以下、究極の食品である人肉について記述しますので気分が悪くなる場合があります、ご注意ください。
『猟奇文学館(3)人肉嗜食』七北数人編 ちくま文庫
 人肉の「うまさ」に取り憑かれた人々の狂気と悦楽、愛を描く小説を11編掲載した一冊。以下、掲載作品を紹介します。

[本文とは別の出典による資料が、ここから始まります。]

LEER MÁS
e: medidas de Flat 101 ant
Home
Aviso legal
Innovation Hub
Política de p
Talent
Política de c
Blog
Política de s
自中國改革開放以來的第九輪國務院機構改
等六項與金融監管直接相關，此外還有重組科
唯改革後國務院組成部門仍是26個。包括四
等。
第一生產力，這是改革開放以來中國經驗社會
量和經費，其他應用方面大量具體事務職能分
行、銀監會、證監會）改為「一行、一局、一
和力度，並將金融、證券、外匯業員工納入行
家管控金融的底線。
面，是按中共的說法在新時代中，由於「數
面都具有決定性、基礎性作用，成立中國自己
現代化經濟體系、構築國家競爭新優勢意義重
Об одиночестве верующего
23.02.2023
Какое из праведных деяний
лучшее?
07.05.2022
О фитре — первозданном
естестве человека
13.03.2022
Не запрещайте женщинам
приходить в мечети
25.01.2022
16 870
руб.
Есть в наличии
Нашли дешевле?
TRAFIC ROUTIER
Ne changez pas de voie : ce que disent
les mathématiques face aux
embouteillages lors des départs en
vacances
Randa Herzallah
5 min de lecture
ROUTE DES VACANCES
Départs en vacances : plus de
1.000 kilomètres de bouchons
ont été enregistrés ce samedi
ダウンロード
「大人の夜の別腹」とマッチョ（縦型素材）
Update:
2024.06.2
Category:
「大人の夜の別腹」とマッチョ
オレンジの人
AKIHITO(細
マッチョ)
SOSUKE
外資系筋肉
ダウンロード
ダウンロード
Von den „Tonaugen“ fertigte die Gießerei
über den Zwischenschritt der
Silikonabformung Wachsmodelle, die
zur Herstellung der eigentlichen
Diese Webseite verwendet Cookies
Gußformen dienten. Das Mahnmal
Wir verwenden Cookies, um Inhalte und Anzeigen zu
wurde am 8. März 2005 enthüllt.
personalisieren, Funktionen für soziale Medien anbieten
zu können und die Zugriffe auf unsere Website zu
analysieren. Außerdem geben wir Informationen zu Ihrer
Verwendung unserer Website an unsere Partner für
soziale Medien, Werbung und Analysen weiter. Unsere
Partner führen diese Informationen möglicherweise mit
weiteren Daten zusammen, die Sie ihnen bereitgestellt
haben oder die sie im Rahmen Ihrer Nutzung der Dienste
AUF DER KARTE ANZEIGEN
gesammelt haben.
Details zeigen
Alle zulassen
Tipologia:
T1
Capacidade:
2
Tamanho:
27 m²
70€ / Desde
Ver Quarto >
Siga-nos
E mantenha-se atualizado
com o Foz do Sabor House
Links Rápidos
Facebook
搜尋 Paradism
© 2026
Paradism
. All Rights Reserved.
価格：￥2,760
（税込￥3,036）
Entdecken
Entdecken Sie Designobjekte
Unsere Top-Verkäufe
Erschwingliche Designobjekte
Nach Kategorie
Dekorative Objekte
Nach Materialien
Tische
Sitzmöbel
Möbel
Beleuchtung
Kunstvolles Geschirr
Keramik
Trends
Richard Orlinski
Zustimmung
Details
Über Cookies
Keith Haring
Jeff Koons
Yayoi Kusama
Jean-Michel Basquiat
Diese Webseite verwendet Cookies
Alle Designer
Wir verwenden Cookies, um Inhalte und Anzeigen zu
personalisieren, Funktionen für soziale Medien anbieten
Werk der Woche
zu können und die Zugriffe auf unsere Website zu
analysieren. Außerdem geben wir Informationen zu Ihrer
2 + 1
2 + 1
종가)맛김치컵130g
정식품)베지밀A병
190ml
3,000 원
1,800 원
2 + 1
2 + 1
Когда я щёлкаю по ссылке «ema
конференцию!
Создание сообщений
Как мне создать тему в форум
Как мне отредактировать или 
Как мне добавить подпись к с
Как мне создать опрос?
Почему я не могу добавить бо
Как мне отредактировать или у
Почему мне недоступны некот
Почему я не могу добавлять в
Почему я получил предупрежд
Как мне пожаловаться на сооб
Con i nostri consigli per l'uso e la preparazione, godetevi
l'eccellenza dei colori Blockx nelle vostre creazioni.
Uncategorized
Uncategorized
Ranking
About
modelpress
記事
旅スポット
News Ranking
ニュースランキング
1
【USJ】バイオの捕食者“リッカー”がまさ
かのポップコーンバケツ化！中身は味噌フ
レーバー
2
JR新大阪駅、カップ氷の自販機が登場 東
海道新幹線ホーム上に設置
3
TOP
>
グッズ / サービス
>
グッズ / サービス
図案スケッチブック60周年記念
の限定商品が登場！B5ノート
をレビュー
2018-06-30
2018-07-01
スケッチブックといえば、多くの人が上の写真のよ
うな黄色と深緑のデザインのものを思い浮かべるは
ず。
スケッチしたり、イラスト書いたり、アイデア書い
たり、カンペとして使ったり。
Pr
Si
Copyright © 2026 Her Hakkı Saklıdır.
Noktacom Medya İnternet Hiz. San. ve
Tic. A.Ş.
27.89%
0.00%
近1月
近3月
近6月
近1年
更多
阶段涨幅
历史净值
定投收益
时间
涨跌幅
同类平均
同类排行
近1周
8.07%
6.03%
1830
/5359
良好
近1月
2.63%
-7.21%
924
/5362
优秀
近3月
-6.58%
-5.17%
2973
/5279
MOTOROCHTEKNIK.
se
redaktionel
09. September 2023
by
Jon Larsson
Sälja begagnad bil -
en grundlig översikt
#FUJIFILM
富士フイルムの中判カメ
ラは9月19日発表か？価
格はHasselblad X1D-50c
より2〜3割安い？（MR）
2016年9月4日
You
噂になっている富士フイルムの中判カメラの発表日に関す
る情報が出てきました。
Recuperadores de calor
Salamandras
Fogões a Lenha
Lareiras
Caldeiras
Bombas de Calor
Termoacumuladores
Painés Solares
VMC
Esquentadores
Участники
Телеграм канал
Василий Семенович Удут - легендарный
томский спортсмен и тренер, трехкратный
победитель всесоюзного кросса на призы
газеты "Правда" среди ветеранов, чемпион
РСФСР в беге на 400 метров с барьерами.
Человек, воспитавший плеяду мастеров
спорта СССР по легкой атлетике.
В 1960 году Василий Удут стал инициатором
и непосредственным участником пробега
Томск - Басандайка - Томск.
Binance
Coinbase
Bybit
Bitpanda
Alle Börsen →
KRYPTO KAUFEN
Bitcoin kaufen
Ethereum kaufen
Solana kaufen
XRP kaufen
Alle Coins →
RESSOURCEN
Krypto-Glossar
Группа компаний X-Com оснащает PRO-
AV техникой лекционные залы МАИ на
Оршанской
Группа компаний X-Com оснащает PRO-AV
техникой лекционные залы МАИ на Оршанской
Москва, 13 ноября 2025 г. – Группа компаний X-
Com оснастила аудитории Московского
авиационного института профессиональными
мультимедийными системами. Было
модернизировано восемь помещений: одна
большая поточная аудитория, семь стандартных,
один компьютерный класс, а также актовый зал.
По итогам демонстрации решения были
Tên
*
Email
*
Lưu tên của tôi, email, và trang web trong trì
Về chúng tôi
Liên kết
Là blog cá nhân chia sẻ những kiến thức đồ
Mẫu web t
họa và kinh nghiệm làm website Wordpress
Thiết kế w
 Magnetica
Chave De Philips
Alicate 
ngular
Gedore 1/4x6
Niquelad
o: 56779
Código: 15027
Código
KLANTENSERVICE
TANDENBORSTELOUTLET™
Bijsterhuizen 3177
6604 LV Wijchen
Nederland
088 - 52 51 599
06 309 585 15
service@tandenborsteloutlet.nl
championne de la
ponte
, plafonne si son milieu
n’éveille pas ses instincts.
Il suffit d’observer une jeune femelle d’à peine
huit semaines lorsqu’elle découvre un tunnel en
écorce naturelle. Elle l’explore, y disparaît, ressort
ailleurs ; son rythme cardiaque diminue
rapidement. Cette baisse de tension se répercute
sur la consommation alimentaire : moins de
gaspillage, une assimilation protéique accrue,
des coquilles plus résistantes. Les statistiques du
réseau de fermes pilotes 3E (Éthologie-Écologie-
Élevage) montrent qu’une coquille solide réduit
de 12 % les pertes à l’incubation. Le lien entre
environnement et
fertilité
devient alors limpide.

 『悪魔の舌』村山槐多、『狐憑』中島敦、『香肉』生島治郎、『秘密(タブ)』小松左京、『夜叉神堂の男』杉本苑子、『子をとろ子とろ』高橋克彦、『ことろの首』夢枕獏、『肉屋に化けた人鬼』牧逸馬、『血と血の愛情』筒井康隆、『薫煙肉のなかの鉄』山田正紀、『姫君を喰う話』宇能鴻一郎。
 私のお薦めは古風なムードが漂い運命に操られた自殺者の驚異の告白が読める『悪魔の舌』と「中国人は何でも食べる」的なものと男女関係を絡ました作品『香肉』であります。他の作品も良いものが多いのでお薦めいたします。